[Extracted records]
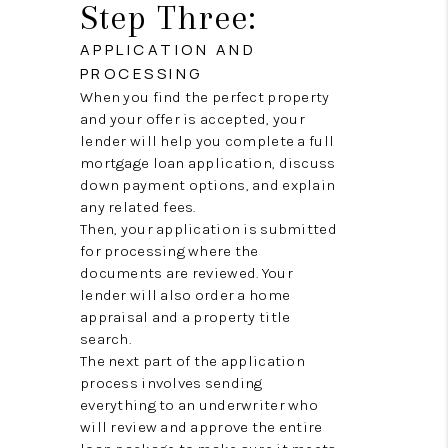
Step Three:
APPLICATION AND
PROCESSING
When you find the perfect property
and your offer is accepted, your
lender will help you complete a full
mortgage loan application, discuss
down payment options, and explain
any related fees.
Then, your application is submitted
for processing where the
documents are reviewed. Your
lender will also order a home
appraisal and a property title
search.
The next part of the application
process involves sending
everything to an underwriter who
will review and approve the entire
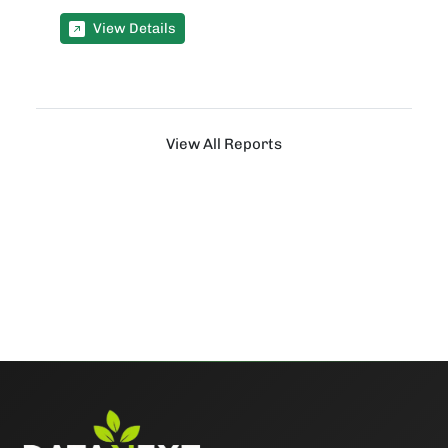
View Details
View All Reports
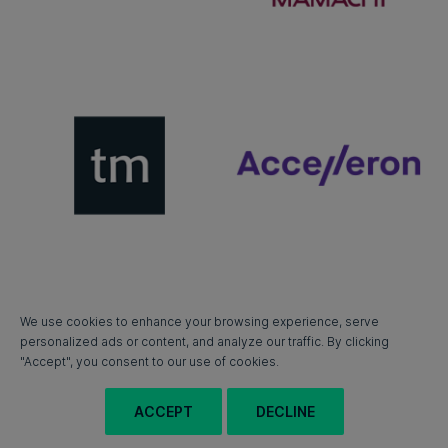
We use cookies to enhance your browsing experience, serve
personalized ads or content, and analyze our traffic. By clicking
"Accept", you consent to our use of cookies.
ACCEPT
DECLINE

▸ **Task**
Show the lines of the records that contain the word "property".

▸ **Solution to the exercise**
When you find the perfect property
appraisal and a property title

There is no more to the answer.